**INSTRUCTIONS FOR THE TASK:**
On how many lines of the records below does the string "ProWritingAid" appear? Reply with only the number.

SUPPLIED DATA: Begin

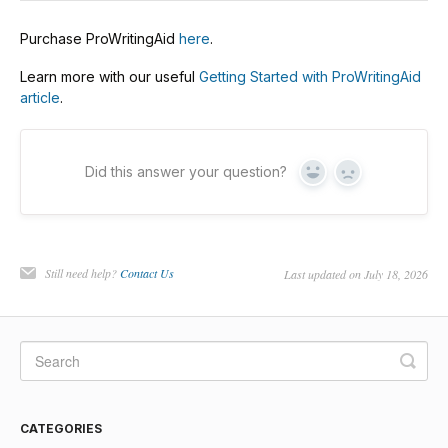
Purchase ProWritingAid
here
.
Learn more with our useful
Getting Started with ProWritingAid
article
.
Did this answer your question?
Yes
No
Still need help?
Contact Us
Last updated on July 18, 2026
CATEGORIES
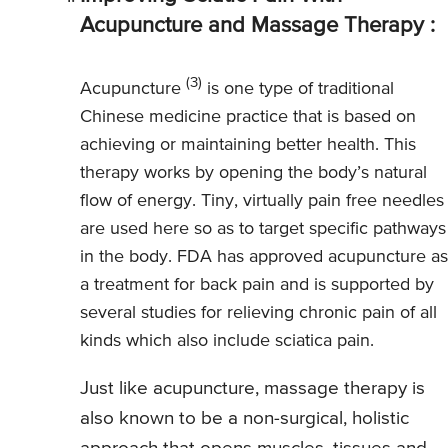
Acupuncture and Massage Therapy :
(3)
Acupuncture
is one type of traditional
Chinese medicine practice that is based on
achieving or maintaining better health. This
therapy works by opening the body’s natural
flow of energy. Tiny, virtually pain free needles
are used here so as to target specific pathways
in the body. FDA has approved acupuncture as
a treatment for back pain and is supported by
several studies for relieving chronic pain of all
kinds which also include sciatica pain.
Just like acupuncture, massage therapy is
also known to be a non-surgical, holistic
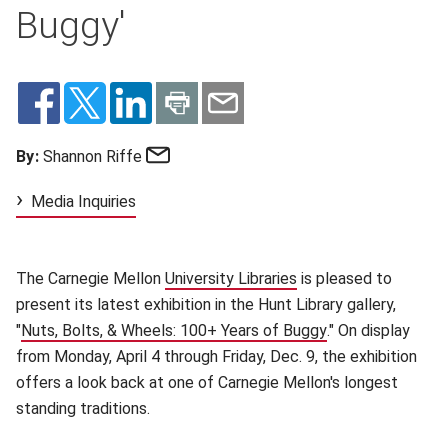
Buggy'
Email
By:
Shannon Riffe
Media Inquiries
The Carnegie Mellon
University Libraries
(opens in new window
is pleased to
present its latest exhibition in the Hunt Library gallery,
"
Nuts, Bolts, & Wheels: 100+ Years of Buggy
(opens in new wi
." On display
from Monday, April 4 through Friday, Dec. 9, the exhibition
offers a look back at one of Carnegie Mellon's longest
standing traditions.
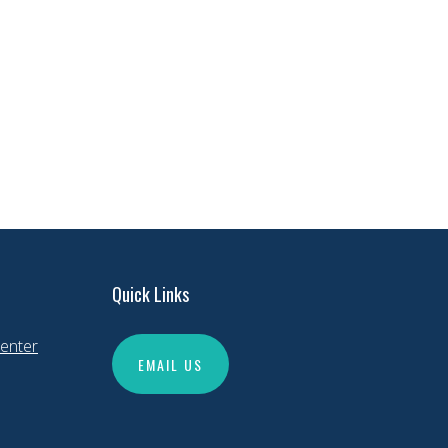
Quick Links
enter
EMAIL US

SUPPLIED DATA: End

**SOLUTION FOR THIS EXERCISE:**
2